--- Extracted records Enclosed Below ---
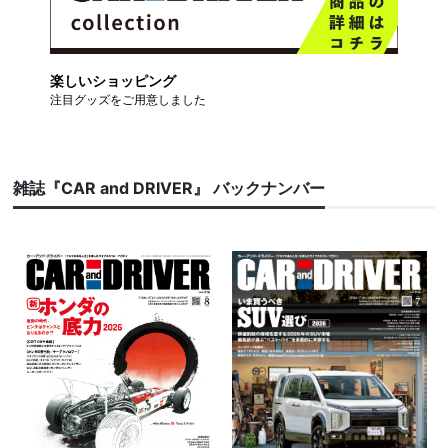
楽しいショッピング
注目グッズをご用意しました
雑誌『CAR and DRIVER』 バックナンバー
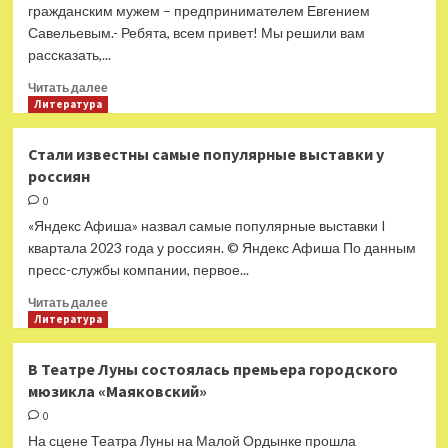
гражданским мужем – предпринимателем Евгением
споют
Савельевым.- Ребята, всем привет! Мы решили вам
«Все
рассказать,...
лучшее
детям!»
Прочитать
Читать далее
больше
Литература
о
Александра
Стали известны самые популярные выставки у
Бортич
россиян
рассталась
с
0
отцом
«Яндекс Афиша» назвал самые популярные выставки I
своего
квартала 2023 года у россиян. © Яндекс Афиша По данным
сына
пресс-службы компании, первое...
Прочитать
Читать далее
больше
Литература
о
Стали
В Театре Луны состоялась премьера городского
известны
мюзикла «Маяковский»
самые
популярные
0
выставки
На сцене Театра Луны на Малой Ордынке прошла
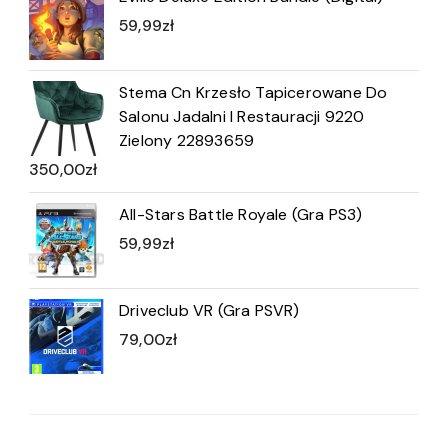
59,99
zł
Stema Cn Krzesło Tapicerowane Do
Salonu Jadalni I Restauracji 9220
Zielony 22893659
350,00
zł
All-Stars Battle Royale (Gra PS3)
59,99
zł
Driveclub VR (Gra PSVR)
79,00
zł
--- End of Enclosed Extracted records ---
▸ The task: Output every entry word for word, but omit the pictures.

▸ Output of the task:
楽しいショッピング
注目グッズをご用意しました
雑誌『CAR and DRIVER』 バックナンバー
гражданским мужем – предпринимателем Евгением
споют
Савельевым.- Ребята, всем привет! Мы решили вам
«Все
рассказать,...
лучшее
детям!»
Прочитать
Читать далее
больше
Литература
о
Александра
Стали известны самые популярные выставки у
Бортич
россиян
рассталась
с
0
отцом
«Яндекс Афиша» назвал самые популярные выставки I
своего
квартала 2023 года у россиян. © Яндекс Афиша По данным
сына
пресс-службы компании, первое...
Прочитать
Читать далее
больше
Литература
о
Стали
В Театре Луны состоялась премьера городского
известны
мюзикла «Маяковский»
самые
популярные
0
выставки
На сцене Театра Луны на Малой Ордынке прошла
59,99
zł
Stema Cn Krzesło Tapicerowane Do
Salonu Jadalni I Restauracji 9220
Zielony 22893659
350,00
zł
All-Stars Battle Royale (Gra PS3)
59,99
zł
Driveclub VR (Gra PSVR)
79,00
zł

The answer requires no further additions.